→ **Prompt**
Your answer should be the lines of the data below that contain "INFO".

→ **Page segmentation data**
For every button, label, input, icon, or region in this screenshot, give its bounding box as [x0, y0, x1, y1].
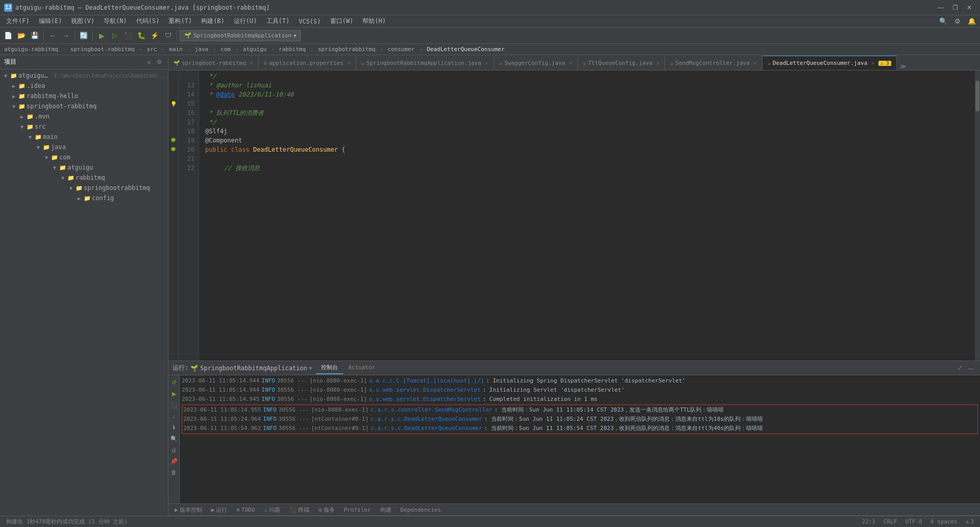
tab-more-button[interactable]: ≫	[897, 63, 910, 70]
console-tab-console[interactable]: 控制台	[316, 362, 343, 374]
tab-close-deadletter[interactable]: ✕	[871, 60, 874, 66]
tree-item-atguigu-pkg[interactable]: ▼ 📁 atguigu	[0, 162, 168, 173]
status-indent[interactable]: 4 spaces	[928, 516, 960, 528]
console-output[interactable]: 2023-06-11 11:05:14.944 INFO 30556 --- […	[180, 375, 980, 504]
menu-navigate[interactable]: 导航(N)	[100, 16, 131, 27]
maximize-button[interactable]: ❐	[948, 3, 962, 13]
menu-code[interactable]: 代码(S)	[132, 16, 164, 27]
status-warnings[interactable]: ⚠ 3	[964, 516, 976, 528]
sidebar-settings-btn[interactable]: ⚙	[155, 58, 164, 67]
tab-close-ttl[interactable]: ✕	[656, 60, 659, 66]
tab-close-props[interactable]: ✕	[348, 60, 351, 66]
toolbar-back-button[interactable]: ←	[46, 30, 59, 42]
toolbar-save-button[interactable]: 💾	[29, 30, 41, 42]
tree-item-src[interactable]: ▼ 📁 src	[0, 122, 168, 132]
console-scroll-btn[interactable]: ⬇	[169, 422, 179, 433]
springboot-folder-icon: 📁	[18, 103, 26, 110]
tab-close[interactable]: ✕	[250, 60, 253, 66]
bottom-tab-services[interactable]: ⚙ 服务	[314, 504, 339, 515]
sidebar-collapse-btn[interactable]: ≡	[144, 58, 154, 67]
menu-vcs[interactable]: VCS(S)	[295, 16, 325, 27]
console-pin-btn[interactable]: 📌	[169, 456, 179, 466]
status-line-col[interactable]: 22:1	[860, 516, 878, 528]
menu-run[interactable]: 运行(U)	[230, 16, 261, 27]
status-encoding[interactable]: UTF-8	[903, 516, 924, 528]
tree-item-hello[interactable]: ▶ 📁 rabbitmq-hello	[0, 91, 168, 101]
bottom-tab-build[interactable]: 构建	[376, 504, 396, 515]
close-button[interactable]: ✕	[963, 3, 976, 13]
console-tab-actuator[interactable]: Actuator	[343, 362, 380, 374]
toolbar-coverage-btn[interactable]: 🛡	[162, 30, 174, 42]
notifications-button[interactable]: 🔔	[966, 15, 978, 28]
services-label: 服务	[324, 506, 335, 514]
toolbar-profile-btn[interactable]: ⚡	[149, 30, 161, 42]
tree-item-mvn[interactable]: ▶ 📁 .mvn	[0, 111, 168, 122]
tree-item-springboot[interactable]: ▼ 📁 springboot-rabbitmq	[0, 101, 168, 111]
editor-vscrollbar[interactable]	[975, 70, 980, 361]
tab-close-sendmsg[interactable]: ✕	[754, 60, 757, 66]
toolbar-stop-btn[interactable]: ⬛	[122, 30, 134, 42]
console-expand-btn[interactable]: ⤢	[954, 363, 965, 373]
bottom-tab-terminal[interactable]: ⬛ 终端	[285, 504, 313, 515]
tree-item-config[interactable]: ▶ 📁 config	[0, 193, 168, 203]
menu-tools[interactable]: 工具(T)	[262, 16, 294, 27]
status-build-result[interactable]: 构建在 1秒478毫秒内成功完成 (1 分钟 之前)	[4, 516, 130, 528]
menu-edit[interactable]: 编辑(E)	[35, 16, 66, 27]
tab-sendmsg-controller[interactable]: ☕ SendMsgController.java ✕	[665, 56, 763, 70]
console-trash-btn[interactable]: 🗑	[169, 467, 179, 477]
status-crlf[interactable]: CRLF	[881, 516, 899, 528]
settings-button[interactable]: ⚙	[951, 15, 964, 28]
toolbar-run-config-green[interactable]: ▶	[95, 30, 108, 42]
console-filter-btn[interactable]: 🔍	[169, 434, 179, 444]
atguigu-folder-icon: 📁	[59, 164, 66, 171]
tree-item-idea[interactable]: ▶ 📁 .idea	[0, 81, 168, 91]
tab-deadletter-consumer[interactable]: ☕ DeadLetterQueueConsumer.java ✕ ⚠ 3	[763, 56, 897, 70]
tab-springboot-rabbitmq[interactable]: 🌱 springboot-rabbitmq ✕	[168, 56, 259, 70]
tree-item-com[interactable]: ▼ 📁 com	[0, 152, 168, 162]
log-level-2: INFO	[261, 386, 275, 395]
bottom-tab-todo[interactable]: ≡ TODO	[232, 504, 259, 515]
toolbar-forward-button[interactable]: →	[60, 30, 72, 42]
toolbar-debug-btn[interactable]: 🐛	[135, 30, 148, 42]
tab-ttl-config[interactable]: ☕ TtlQueueConfig.java ✕	[578, 56, 665, 70]
run-dropdown-arrow[interactable]: ▼	[309, 366, 312, 371]
console-down-btn[interactable]: ↓	[169, 411, 179, 421]
bottom-tab-version[interactable]: ▶ 版本控制	[170, 504, 206, 515]
console-stop-btn[interactable]: ⬛	[169, 400, 179, 410]
tree-item-java[interactable]: ▼ 📁 java	[0, 142, 168, 152]
tab-springboot-app[interactable]: ☕ SpringbootRabbitmqApplication.java ✕	[356, 56, 494, 70]
bottom-tab-problems[interactable]: ⚠ 问题	[260, 504, 284, 515]
search-everywhere-button[interactable]: 🔍	[937, 15, 949, 28]
menu-view[interactable]: 视图(V)	[67, 16, 99, 27]
bulb-icon[interactable]: 💡	[170, 101, 177, 107]
menu-window[interactable]: 窗口(W)	[326, 16, 358, 27]
minimize-button[interactable]: —	[934, 3, 947, 13]
tree-item-rabbitmq-pkg[interactable]: ▼ 📁 rabbitmq	[0, 173, 168, 183]
toolbar-open-button[interactable]: 📂	[15, 30, 28, 42]
project-selector[interactable]: 🌱 SpringbootRabbitmqApplication ▼	[180, 30, 301, 41]
menu-refactor[interactable]: 重构(T)	[164, 16, 196, 27]
menu-build[interactable]: 构建(B)	[197, 16, 229, 27]
tree-item-main[interactable]: ▼ 📁 main	[0, 132, 168, 142]
tab-application-properties[interactable]: ⚙ application.properties ✕	[259, 56, 356, 70]
code-editor[interactable]: */ * @author lishuai * @date 2023/6/11-1…	[199, 70, 975, 361]
tab-swagger-config[interactable]: ☕ SwaggerConfig.java ✕	[494, 56, 578, 70]
console-print-btn[interactable]: 🖨	[169, 445, 179, 455]
bottom-tab-profiler[interactable]: Profiler	[340, 504, 375, 515]
toolbar-sync-button[interactable]: 🔄	[78, 30, 90, 42]
tab-close-swagger[interactable]: ✕	[569, 60, 572, 66]
bottom-tab-dependencies[interactable]: Dependencies	[397, 504, 445, 515]
menu-help[interactable]: 帮助(H)	[358, 16, 390, 27]
console-close-btn[interactable]: —	[966, 363, 976, 373]
rerun-btn[interactable]: ↺	[169, 377, 179, 388]
bottom-tab-run[interactable]: ▶ 运行	[207, 504, 232, 515]
toolbar-run-btn[interactable]: ▷	[109, 30, 121, 42]
console-run-btn[interactable]: ▶	[169, 389, 179, 399]
menu-file[interactable]: 文件(F)	[2, 16, 34, 27]
toolbar-new-button[interactable]: 📄	[2, 30, 14, 42]
scrollbar-thumb[interactable]	[975, 81, 979, 111]
tree-item-atguigu[interactable]: ▼ 📁 atguigu-rabbitmq E:\WorkData\IdeaPro…	[0, 70, 168, 81]
code-line-14: * @date 2023/6/11-10:46	[205, 90, 975, 99]
tab-close-app[interactable]: ✕	[485, 60, 488, 66]
tree-item-springbotrabbitmq[interactable]: ▼ 📁 springbootrabbitmq	[0, 183, 168, 193]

→ **Answer for the task**
console-output[interactable]: 2023-06-11 11:05:14.944 INFO 30556 --- […	[180, 375, 980, 504]
log-level-2: INFO	[261, 386, 275, 395]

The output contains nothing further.